The core assumption being that the human language behaviour that we would like computers to model with NLP is a ‘self-contained system’, a mere ‘mechanical behaviour’ guided by the universally compatible machine-for-language in our head with which each of us is genetically endowed.  And by taking this assumption one stage further, it follows that if we can devise machinery of sufficient sophistication, then one day such a machine will pass the ‘Turing Test’ and be able to perform linguistically in a way indistinguishable from humans.

Integrationist language

This approach has had its critics with, perhaps the most notable, Roy Harris (Professor of General Linguistics at the University of Oxford) terming this account of language as ‘Segregational’.   He famously, contrasted this intuitive view of language with his own, “Integrationist” account, wherein language, as interpersonal communication, entails the integration of activities between individuals, realised as a creative exercise of both verbal and non-verbal coordination and future cooperation in everyday life. Herein, both verbal and non-verbal acts are seen as integrated constituents within an interactive continuum of communication.
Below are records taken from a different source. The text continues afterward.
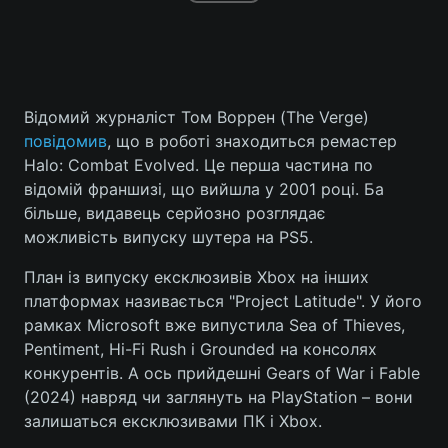
Відомий журналіст Том Воррен (The Verge)
повідомив
, що в роботі знаходиться ремастер
Halo: Combat Evolved. Це перша частина по
відомій франшизі, що вийшла у 2001 році. Ба
більше, видавець серйозно розглядає
можливість випуску шутера на PS5.
План із випуску ексклюзивів Xbox на інших
платформах називається "Project Latitude". У його
рамках Microsoft вже випустила Sea of Thieves,
Pentiment, Hi-Fi Rush і Grounded на консолях
конкурентів. А ось прийдешні Gears of War і Fable
(2024) навряд чи заглянуть на PlayStation – вони
залишаться ексклюзивами ПК і Xbox.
In this radically different conception of language, both speakers and hearers endeavour to create a joint construal of what the speaker is to be taken to mean. Such a construal represents not what the speaker means per se – which can change in the very process of the communication – but what the participants mutually take the speaker to mean.

If Harris is correct, it will be hard to unambiguously identify the operative units of which the language code allegedly consists and to unambiguously identify particular features/units without reference to some determinate system which defines them and their mutual interrelationship. I will illustrate this paradox by reference to the song “Hurt”.

What NiN and Johnny Cash can teach us about Hurt

“Hurt”, a song written by Trent Reznor in 1995, was originally a hit for his band Nine inch Nails (NiN)[1] and, in its original flavour, is generally taken to be a reflection on self-harm, heroin addiction, depression and [the possibility of] suicide. In contrast, in 2002, at the twilight of his career[2], Johnny Cash re-recorded the song wherein, as old age and death encroach, it was transformed into a paean of a life hard-lived: “If I could start again, a million miles away, I would keep myself, I would find a way”.

It is interesting to note that, judged merely by their relative YouTube views, Cash’s cover has proved more successful than the original[3], leading Reznor – originally very sceptical of how Cash would treat his song – to remark:

Wow. I just lost my girlfriend, because that song isn’t mine anymore… It really made me think about how powerful music is as a medium and art form. I wrote some words and music in my bedroom as a way of staying sane, about a bleak and desperate place I was in, totally isolated and alone. that winds up reinterpreted by a music legend from a radically different era/genre and still retains sincerity and meaning – different, but every bit as pure.”

The linguistic puzzle at stake here is how two versions of the same song[4] can convey such radically different meanings[5]. After all, under a structuralist (Saussurean) approach to linguistic analysis, the identification of linguistic features is predicated upon the pairing of a determinate form with a determinate meaning, whereby the value of the sign (its so-called ‘linguistic meaning’) is held to be invariant across all of its manifestations in actual discourse.

I will return to these puzzling linguistic themes in a later blog; for now, it is simply enough to observe that, for the 'Natural Language Processing' – contra 'Natural Language Understanding' – project, the deeper philosophical nuances of language are not quite as important as base computational pragmatics.

[1] Nine Inch Nails, “Hurt”,
[2] Johnny Cash, “Hurt”,
[3] Relative view statistics from the ‘official versions’ of each song: Cash circa 70m to NiN circa 0.5m.
[4] In Cash’s version he changes one line; replacing “crown of shit” to “crown of thorns”.
[5] And, by extension, how re-reading the same novel at different points in one’s life can often reveal very different interpretations and meanings to the reader.